> DIRECTIONS FOR THIS TASK
From the line that contains "8 лучших боев" to the final line of the entries, return every line exactly and leave out all others.
----------
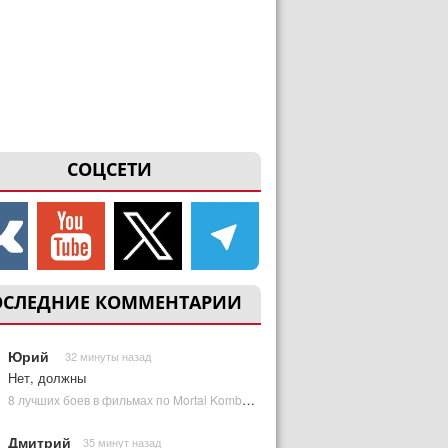
СОЦСЕТИ
ОСЛЕДНИЕ КОММЕНТАРИИ
Юрий
32 минуты назад
Нет, должны
8 лучших боев в фильмах по Mortal Kombat: от «Смертельной битвы» до «Мортал Комбат 2» | Plugged In Ru
Дмитрий
35 минут назад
----------
> TASK RESPONSE
8 лучших боев в фильмах по Mortal Kombat: от «Смертельной битвы» до «Мортал Комбат 2» | Plugged In Ru
Дмитрий
35 минут назад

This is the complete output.